エリザベートの元を訪れたカレンは、ひとり喜々としてエリザベートに話しかけていた。
「ボクにはわかるよ! イルミンと天学の交流イベントで、どっちかに勝ち負けを付けたくないと言う校長の寛大な心! 確かに受け取ったよ」
「え? あ、う、うん。まったくその通りですぅ」
(いやいや。うちの校長はそんな深い思慮があって行動してるのではなく、ただ単に遊びたいだけであろうに)
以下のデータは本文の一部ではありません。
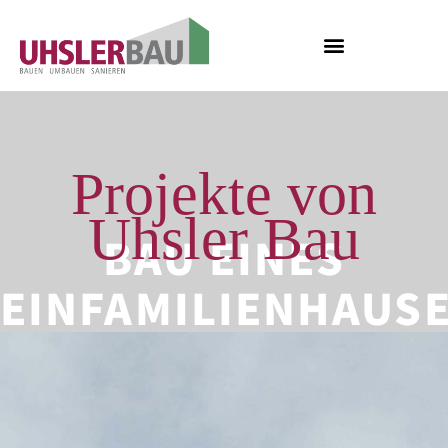
Projekte von
Uhsler Bau
BAU EINES
EINFAMILIENHAUS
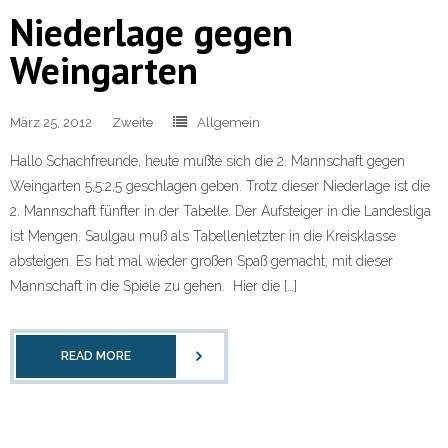
Niederlage gegen
Weingarten
März 25, 2012
Zweite
Allgemein
Hallo Schachfreunde, heute mußte sich die 2. Mannschaft gegen
Weingarten 5,5:2,5 geschlagen geben. Trotz dieser Niederlage ist die
2. Mannschaft fünfter in der Tabelle. Der Aufsteiger in die Landesliga
ist Mengen. Saulgau muß als Tabellenletzter in die Kreisklasse
absteigen. Es hat mal wieder großen Spaß gemacht, mit dieser
Mannschaft in die Spiele zu gehen. Hier die […]
READ MORE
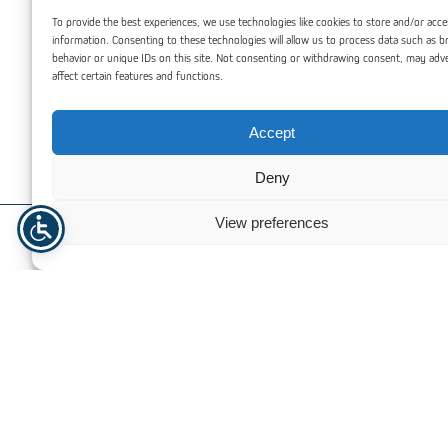
Investition
To provide the best experiences, we use technologies like cookies to store and/or acce
information. Consenting to these technologies will allow us to process data such as 
behavior or unique IDs on this site. Not consenting or withdrawing consent, may adv
Obwohl gehärtetes Sicherheitsglas 2-3 Mal teurer sein kann
affect certain features and functions.
als herkömmliches Glas, machen seine erhöhte Haltbarkeit
und Sicherheitsmerkmale es zu einer kosteneffizienten
Accept
Investition für Projekte, die hohe Sicherheitsstandards
erfordern.
Deny
View preferences
Sie könnten auch interessiert
sein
ジュレールは掛け合いを冷ややかに見つつ、次々と同じ目的で集まってくる生徒達を眺めて。なぜ彼女がこうも慕われているのか、疑問に思ったりした。
ということがあったりして。
「まずはこのボクが相手になるよ」「ま、そういうことだ。悪く思うな」
先程の銃撃を放った光る箒の上のカレン、戦う以上は真剣そうなジュレール。
「そう簡単に校長は倒させないよ、ふっふっふっ」「強い奴がいるといいな」
なんだか自信に満ち溢れている玲奈とブレイク。
「エリザベートちゃん、みなさんも、頑張りましょうね〜」
のんびりながら楽しげな様子の明日香。
「そう簡単にラスボスに辿り着いたら、つまらないわよね〜? ……っと言う訳で、私はボスね」「えっと、私達は中ボスと言う事でよろしくお願いします」「皆様のお役に立てるよう精一杯がんばりますので、よろしくお願いします」
全身に炎を纏った魔闘拳術の状態で笑う泡と、お辞儀するリィムとレライア。
「ん! カレン、ジュレール、玲奈、ブレイク、明日香、泡、リィム、レライア! 私を命を賭して守るですぅ!」
高らかに命令するエリザベートの言葉と共に、全員が動き出す。
「ボクの魔法、受けてみてよね!」
まず箒で旋回中のカレンが、いきなりブリザードで先制攻撃して近寄って来ようとしていた生徒達を一気にひるませる。
「それなら、こいつでどうだ!」
そこで、コームラントに乗る御剣 紫音(みつるぎ・しおん)と綾小路 風花(あやのこうじ・ふうか)は、後方から大型ビームキャノンでの砲撃を開始する。
「無駄ですよ〜」
が、殺気看破とディテクトエビルで警戒していた明日香が、琥珀の盾で防ぎ。
おまけに闇術で視界を遮っていく。
「ふふ。ダークビジョンでこちらは見えるますからねぇ。みなさん、覚悟して――」
ザン! と、
ほくそえむ明日香の目の前に突如イコンが降り立った。
「さっきまでの訓練を見てたならわかると思うけど……イコンは暗闇でもセンサーで感知できるのよね」
現れたのは蒼澄 雪香(あおすみ・せつか)と蒼澄 光(あおすみ・ひかり)のイーグリット。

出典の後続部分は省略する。